1.      Writing assignments at LU often require students to provide a concise summary and/or a concise critique of a journal article or a scholarly textbook.

 

2.      In order to accomplish these tasks, the student’s main objective should be to understand what the author is trying to convey to the reader.

 

3.      Don’t get lost in the details; step back and try to get the “big picture” of what important thoughts or ideas the author is trying to communicate.

 

4.      Journal articles involving scientific research are typically written according to a predetermined “structure” that is more or less standardized for all research articles, namely: Abstract; Introduction; Methods; Results; Discussion; and, References.

 

5.      In contrast to the standard “formula” for research-based articles, scholarly textbooks vary widely in terms of the way they are organized and how the information is presented.  However, even though books are not as “cookie cutter” as journal articles, the content of both journal articles and books can be conceptualized along similar lines.

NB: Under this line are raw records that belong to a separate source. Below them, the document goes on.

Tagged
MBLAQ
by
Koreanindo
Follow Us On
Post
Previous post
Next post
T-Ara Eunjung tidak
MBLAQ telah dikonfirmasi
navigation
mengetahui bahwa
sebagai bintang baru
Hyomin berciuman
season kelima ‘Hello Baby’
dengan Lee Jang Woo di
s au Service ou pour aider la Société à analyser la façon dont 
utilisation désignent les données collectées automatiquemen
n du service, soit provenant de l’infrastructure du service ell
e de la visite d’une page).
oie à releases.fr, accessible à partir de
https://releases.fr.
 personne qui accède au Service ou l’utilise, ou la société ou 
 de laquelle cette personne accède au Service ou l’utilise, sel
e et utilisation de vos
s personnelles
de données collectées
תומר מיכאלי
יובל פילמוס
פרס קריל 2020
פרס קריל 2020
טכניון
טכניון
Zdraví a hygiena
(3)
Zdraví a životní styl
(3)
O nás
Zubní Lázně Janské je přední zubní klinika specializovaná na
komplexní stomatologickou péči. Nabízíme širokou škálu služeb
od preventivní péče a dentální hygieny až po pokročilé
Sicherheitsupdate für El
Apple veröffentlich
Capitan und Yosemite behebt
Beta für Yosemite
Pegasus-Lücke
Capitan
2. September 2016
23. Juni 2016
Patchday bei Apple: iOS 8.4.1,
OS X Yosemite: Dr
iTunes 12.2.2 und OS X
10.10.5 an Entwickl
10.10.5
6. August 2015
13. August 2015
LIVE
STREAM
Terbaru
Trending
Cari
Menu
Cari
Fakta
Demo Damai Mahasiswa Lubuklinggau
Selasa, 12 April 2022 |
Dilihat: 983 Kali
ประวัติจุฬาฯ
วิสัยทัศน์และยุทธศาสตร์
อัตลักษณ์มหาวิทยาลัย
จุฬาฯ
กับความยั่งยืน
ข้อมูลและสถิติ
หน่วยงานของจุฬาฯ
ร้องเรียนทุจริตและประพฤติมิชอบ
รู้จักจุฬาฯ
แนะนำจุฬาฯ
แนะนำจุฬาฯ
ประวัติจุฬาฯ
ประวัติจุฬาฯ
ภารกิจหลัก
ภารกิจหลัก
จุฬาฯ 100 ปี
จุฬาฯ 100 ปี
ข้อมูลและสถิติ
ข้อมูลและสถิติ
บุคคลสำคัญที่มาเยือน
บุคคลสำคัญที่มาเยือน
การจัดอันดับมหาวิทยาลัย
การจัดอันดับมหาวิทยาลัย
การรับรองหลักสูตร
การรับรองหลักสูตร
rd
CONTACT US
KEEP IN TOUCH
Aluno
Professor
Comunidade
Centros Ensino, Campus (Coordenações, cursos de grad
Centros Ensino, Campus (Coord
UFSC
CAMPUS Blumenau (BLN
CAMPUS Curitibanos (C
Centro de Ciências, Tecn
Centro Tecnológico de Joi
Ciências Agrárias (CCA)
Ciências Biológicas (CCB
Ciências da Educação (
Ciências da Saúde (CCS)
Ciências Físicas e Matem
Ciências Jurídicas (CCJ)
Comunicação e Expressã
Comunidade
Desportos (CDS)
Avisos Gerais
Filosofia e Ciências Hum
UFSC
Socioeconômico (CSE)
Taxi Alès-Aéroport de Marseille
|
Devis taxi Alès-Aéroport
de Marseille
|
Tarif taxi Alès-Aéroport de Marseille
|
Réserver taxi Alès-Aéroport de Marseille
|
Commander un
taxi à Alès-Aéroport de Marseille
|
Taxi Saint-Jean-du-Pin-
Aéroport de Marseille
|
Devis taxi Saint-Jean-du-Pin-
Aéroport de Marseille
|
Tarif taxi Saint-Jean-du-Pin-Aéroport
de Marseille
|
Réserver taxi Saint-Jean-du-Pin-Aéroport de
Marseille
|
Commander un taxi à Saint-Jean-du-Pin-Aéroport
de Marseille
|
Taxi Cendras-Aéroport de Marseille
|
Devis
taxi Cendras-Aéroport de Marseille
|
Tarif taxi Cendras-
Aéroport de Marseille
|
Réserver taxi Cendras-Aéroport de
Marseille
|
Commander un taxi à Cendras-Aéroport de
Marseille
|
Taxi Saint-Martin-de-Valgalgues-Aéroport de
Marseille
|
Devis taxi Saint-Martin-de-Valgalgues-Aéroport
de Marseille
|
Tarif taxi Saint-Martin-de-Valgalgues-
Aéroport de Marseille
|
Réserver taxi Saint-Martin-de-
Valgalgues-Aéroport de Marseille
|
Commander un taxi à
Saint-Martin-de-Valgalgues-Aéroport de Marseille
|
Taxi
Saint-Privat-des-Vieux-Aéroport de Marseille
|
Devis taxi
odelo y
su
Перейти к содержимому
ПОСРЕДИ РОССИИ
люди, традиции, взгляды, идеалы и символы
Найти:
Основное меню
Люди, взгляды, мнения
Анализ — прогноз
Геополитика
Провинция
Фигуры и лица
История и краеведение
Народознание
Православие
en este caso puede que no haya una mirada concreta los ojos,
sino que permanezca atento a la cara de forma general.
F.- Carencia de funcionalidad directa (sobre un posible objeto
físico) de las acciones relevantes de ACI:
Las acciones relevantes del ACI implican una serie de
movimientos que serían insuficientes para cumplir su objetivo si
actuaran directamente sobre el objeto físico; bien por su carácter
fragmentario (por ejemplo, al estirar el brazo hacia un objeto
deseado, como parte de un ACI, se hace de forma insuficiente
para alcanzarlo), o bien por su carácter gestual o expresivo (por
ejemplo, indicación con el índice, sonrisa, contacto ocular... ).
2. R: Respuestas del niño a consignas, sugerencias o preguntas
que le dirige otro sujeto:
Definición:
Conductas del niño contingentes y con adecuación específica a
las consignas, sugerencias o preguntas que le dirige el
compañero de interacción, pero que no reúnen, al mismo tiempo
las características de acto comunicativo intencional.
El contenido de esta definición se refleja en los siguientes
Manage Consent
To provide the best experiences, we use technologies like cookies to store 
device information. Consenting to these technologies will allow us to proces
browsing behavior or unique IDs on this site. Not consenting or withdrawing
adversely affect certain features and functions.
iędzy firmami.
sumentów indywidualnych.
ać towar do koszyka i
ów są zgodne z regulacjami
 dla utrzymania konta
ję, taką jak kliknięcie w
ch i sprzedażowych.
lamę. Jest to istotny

Conceptualizing the Process

6.       Books and research articles typically focus on problems.   People undertake research and write books because they have identified problems that need to be addressed.  When you try to summarize or critique an article or scholarly book, a useful way to think about the process is in terms of “problem solving.”  Here is the basic flow:

 

What is the problem?

Past:  How has the problem been addressed in the past?
Present: What is the author’s approach to the problem?
Results:  What are the results/conclusions reached?

Future:  How should the problem be addressed in the future?

 

This process is described more fully in the table below.

 

7.       

 

 

Problem Solving

 

Defining the Problem:

What is the nature of the problem being addressed?  Why was the document written?  How does the author define or conceptualize the problem? 

Previous Approaches to the Problem

How has the problem been approached in the past?  How have other experts in the field attempted to address the problem.  Typically, a history and/or an overview of the problem are provided by the author.

The Author’s Approach:

What plan of action has the author adopted that will help provide new insights and/or new understanding of the problem?  What methods will be utilized to address the problem?  What experimental research will be conducted?  What conceptual framework or theoretical model will be advanced that will help answer the problem that is under consideration?

Results/Conclusions

For research articles, what was the outcome of any scientific experiment that was conducted by the author?  Did the results help shed light on the problem?  For non-research based books, did the author’s theoretical and/or conceptual approach help bring clarity or make an important contribution to the general field of study?

Future Research

At the end of journal article or textbook, the author typically discusses the future directions of his/her research or conceptual approach.  What still needs to be done?  Where is the research, theory, or conceptual framework headed in the future?

 

 

8.      It is important to understand that the author has written the book or article for a purpose.  In general, he or she is trying to make a logical argument for why the reader should adopt his/her line of reasoning and/or conclusions.   As you read the article or book, ask yourself the following questions (see below).  These questions will help you think more deeply about the article or book, and provide a basis for summarizing and/or critiquing the document you are reading

 

 

Ask Yourself These Questions

 

Note:  These questions roughly follow the “Problem Solving” outline given above.

 

a.       Why did the author write this article/book?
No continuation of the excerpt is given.